**AVAILABLE RECORDS**.
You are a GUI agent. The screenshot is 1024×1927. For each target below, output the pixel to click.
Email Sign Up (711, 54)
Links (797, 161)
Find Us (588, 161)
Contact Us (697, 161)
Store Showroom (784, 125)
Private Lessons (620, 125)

**WORK INSTRUCTIONS**. Each line from the one with "Links (797, 161)" through the end of the records above should be written out exactly. No other line should appear.

**PROBLEM SOLUTION**.
Links (797, 161)
Find Us (588, 161)
Contact Us (697, 161)
Store Showroom (784, 125)
Private Lessons (620, 125)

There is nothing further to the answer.